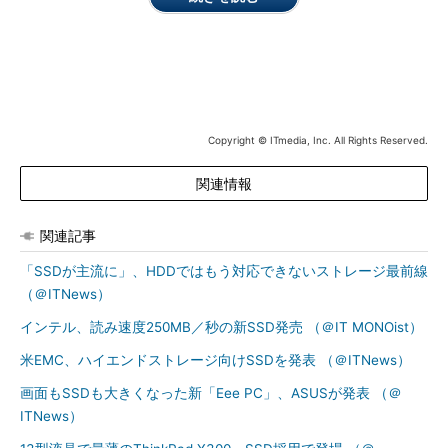
え、現行環境からの移行を容易にした
Copyright © ITmedia, Inc. All Rights Reserved.
関連情報
関連記事
「SSDが主流に」、HDDではもう対応できないストレージ最前線
（＠ITNews）
インテル、読み速度250MB／秒の新SSD発売 （＠IT MONOist）
米EMC、ハイエンドストレージ向けSSDを発表 （＠ITNews）
画面もSSDも大きくなった新「Eee PC」、ASUSが発表 （＠
ITNews）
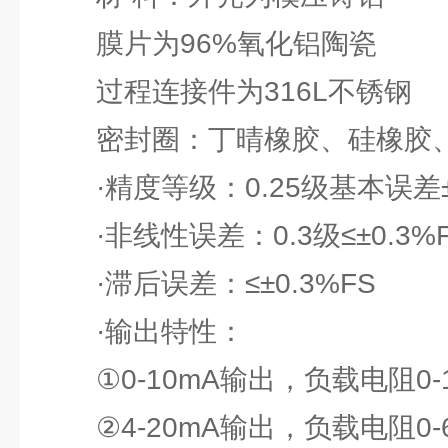
膜片为96%氧化铝陶瓷
过程连接件为316L不锈钢
密封圈：丁晴橡胶、硅橡胶
·精度等级：0.25级基本误差±0
·非线性误差：0.3级≤±0.3%
·滞后误差：≤±0.3%FS
·输出特性：
①0-10mA输出，负载电阻0-1
②4-20mA输出，负载电阻0-6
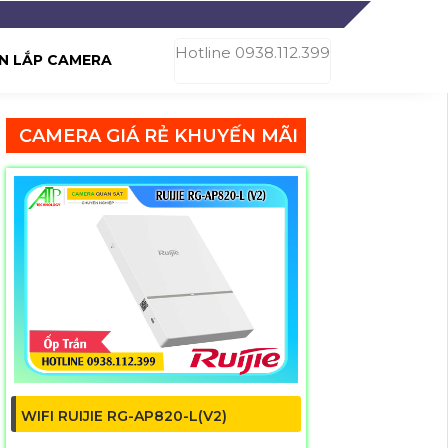
Hotline 0938.112.399
N LẮP CAMERA
CAMERA GIÁ RẺ KHUYẾN MÃI
WIFI RUIJIE RG-AP820-L(V2)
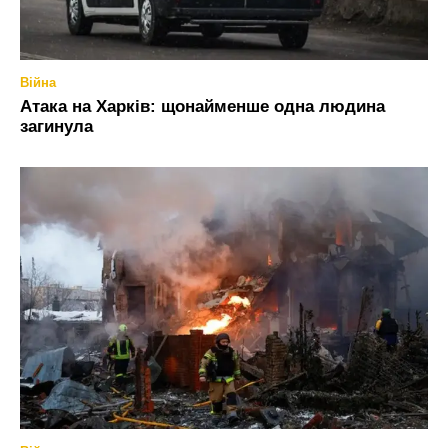
Війна
Атака на Харків: щонайменше одна людина
загинула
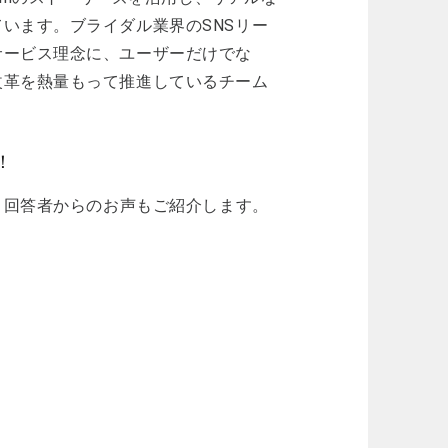
います。ブライダル業界のSNSリー
サービス理念に、ユーザーだけでな
改革を熱量もって推進しているチーム
！
。回答者からのお声もご紹介します。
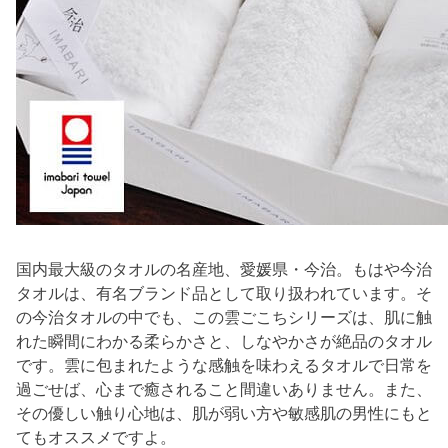
国内最大級のタオルの名産地、愛媛県・今治。もはや今治
タオルは、有名ブランド品として取り扱われています。そ
の今治タオルの中でも、この雲ごこちシリーズは、肌に触
れた瞬間にわかる柔らかさと、しなやかさが絶品のタオル
です。雲に包まれたような感触を味わえるタオルで日常を
過ごせば、心まで癒されること間違いありません。また、
その優しい触り心地は、肌が弱い方や敏感肌の男性にもと
てもオススメですよ。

Exercise aim –
Copy out the records exactly; the pictures stay behind.

Answer –
え、現行環境からの移行を容易にした
Copyright © ITmedia, Inc. All Rights Reserved.
関連情報
関連記事
「SSDが主流に」、HDDではもう対応できないストレージ最前線
（＠ITNews）
インテル、読み速度250MB／秒の新SSD発売 （＠IT MONOist）
米EMC、ハイエンドストレージ向けSSDを発表 （＠ITNews）
画面もSSDも大きくなった新「Eee PC」、ASUSが発表 （＠
ITNews）
膜片为96%氧化铝陶瓷
过程连接件为316L不锈钢
密封圈：丁晴橡胶、硅橡胶
·精度等级：0.25级基本误差±0
·非线性误差：0.3级≤±0.3%
·滞后误差：≤±0.3%FS
·输出特性：
①0-10mA输出，负载电阻0-1
②4-20mA输出，负载电阻0-6
Hotline 0938.112.399
N LẮP CAMERA
CAMERA GIÁ RẺ KHUYẾN MÃI
WIFI RUIJIE RG-AP820-L(V2)
Війна
Атака на Харків: щонайменше одна людина
загинула
います。ブライダル業界のSNSリー
サービス理念に、ユーザーだけでな
改革を熱量もって推進しているチーム
！
。回答者からのお声もご紹介します。
国内最大級のタオルの名産地、愛媛県・今治。もはや今治
タオルは、有名ブランド品として取り扱われています。そ
の今治タオルの中でも、この雲ごこちシリーズは、肌に触
れた瞬間にわかる柔らかさと、しなやかさが絶品のタオル
です。雲に包まれたような感触を味わえるタオルで日常を
過ごせば、心まで癒されること間違いありません。また、
その優しい触り心地は、肌が弱い方や敏感肌の男性にもと
てもオススメですよ。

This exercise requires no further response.